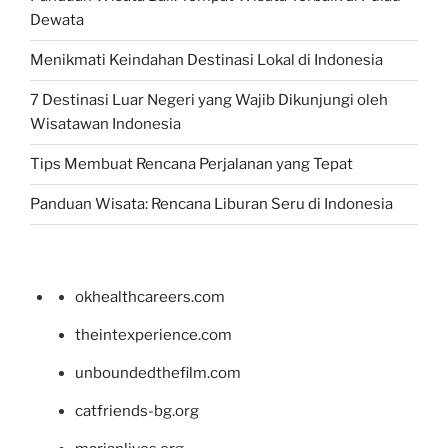
Dewata
Menikmati Keindahan Destinasi Lokal di Indonesia
7 Destinasi Luar Negeri yang Wajib Dikunjungi oleh
Wisatawan Indonesia
Tips Membuat Rencana Perjalanan yang Tepat
Panduan Wisata: Rencana Liburan Seru di Indonesia
okhealthcareers.com
theintexperience.com
unboundedthefilm.com
catfriends-bg.org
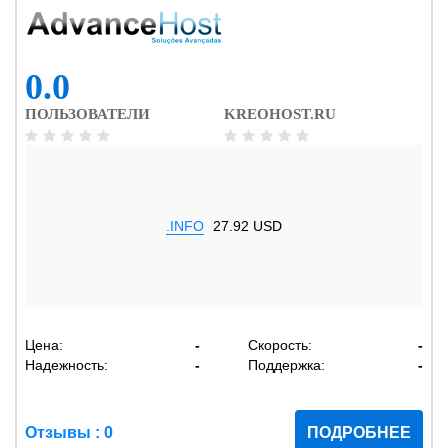
0.0
ПОЛЬЗОВАТЕЛИ
KREOHOST.RU
.INFO
27.92 USD
Цена:
-
Скорость:
-
Надежность:
-
Поддержка:
-
Отзывы : 0
ПОДРОБНЕЕ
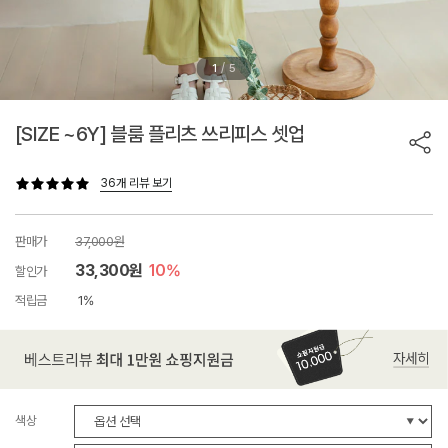
/
1
5
[SIZE ~6Y] 블룸 플리츠 쓰리피스 셋업
36개 리뷰 보기
판매가
37,000원
33,300원
10%
할인가
적립금
1%
색상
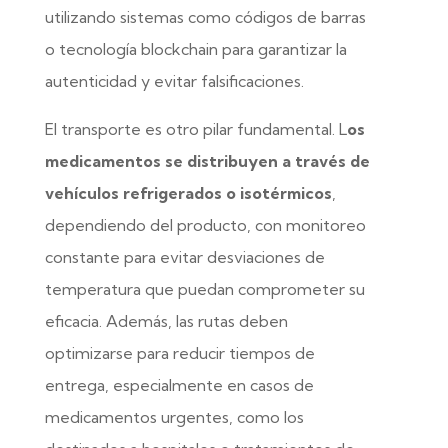
utilizando sistemas como códigos de barras
o tecnología blockchain para garantizar la
autenticidad y evitar falsificaciones.
El transporte es otro pilar fundamental. L
os
medicamentos se distribuyen a través de
vehículos refrigerados o isotérmicos
,
dependiendo del producto, con monitoreo
constante para evitar desviaciones de
temperatura que puedan comprometer su
eficacia. Además, las rutas deben
optimizarse para reducir tiempos de
entrega, especialmente en casos de
medicamentos urgentes, como los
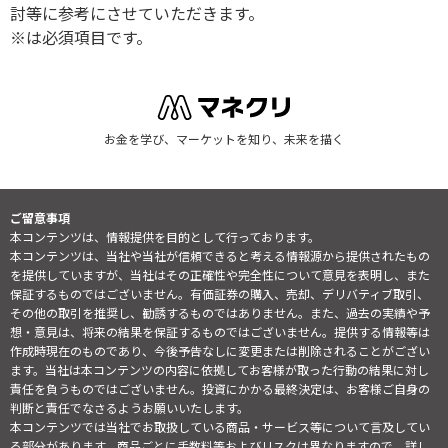
討等に参考にさせていただきます。
※は必須項目です。
お金を学び、マーケットを知り、未来を描く
ご留意事項
本コンテンツは、情報提供を目的として行っております。
本コンテンツは、当社や当社が信頼できると考える情報源から提供されたもの
を提供していますが、当社はその正確性や完全性について意見を表明し、また
保証するものではございません。有価証券の購入、売却、デリバティブ取引、
その他の取引を推奨し、勧誘するものではありません。また、過去の実績や予
想・意見は、将来の結果を保証するものではございません。提供する情報等は
作成時現在のものであり、今後予告なしに変更または削除されることがござい
ます。当社は本コンテンツの内容に依拠してお客様が取った行動の結果に対し
責任を負うものではございません。投資にかかる最終決定は、お客様ご自身の
判断と責任でなさるようお願いいたします。
本コンテンツでは当社でお取扱している商品・サービス等について言及してい
る部分があります。商品ごとに手数料等およびリスクは異なりますので、詳し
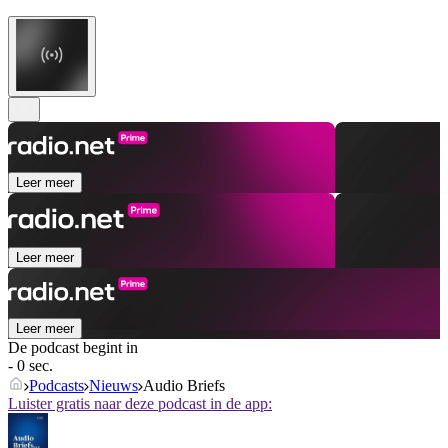
Leer meer
Leer meer
Leer meer
De podcast begint in
- 0 sec.
Podcasts
Nieuws
Audio Briefs
Luister gratis naar deze podcast in de app:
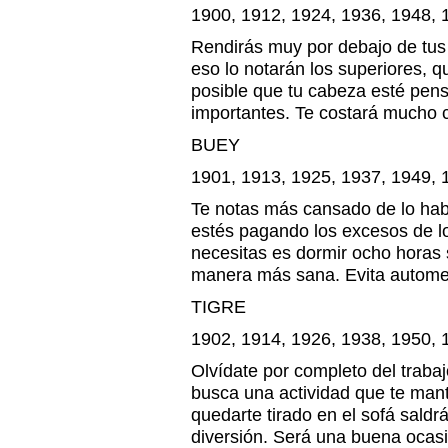
1900, 1912, 1924, 1936, 1948, 
Rendirás muy por debajo de tus 
eso lo notarán los superiores, q
posible que tu cabeza esté pen
importantes. Te costará mucho c
BUEY
1901, 1913, 1925, 1937, 1949, 
Te notas más cansado de lo habi
estés pagando los excesos de lo
necesitas es dormir ocho horas 
manera más sana. Evita autome
TIGRE
1902, 1914, 1926, 1938, 1950, 
Olvídate por completo del trabaj
busca una actividad que te mant
quedarte tirado en el sofá sald
diversión. Será una buena ocas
· · · ·
=== Problem details ===
Tally, in the data above, the lines where the word "para" occurs, and give the figure alone.

=== Solved problem ===
3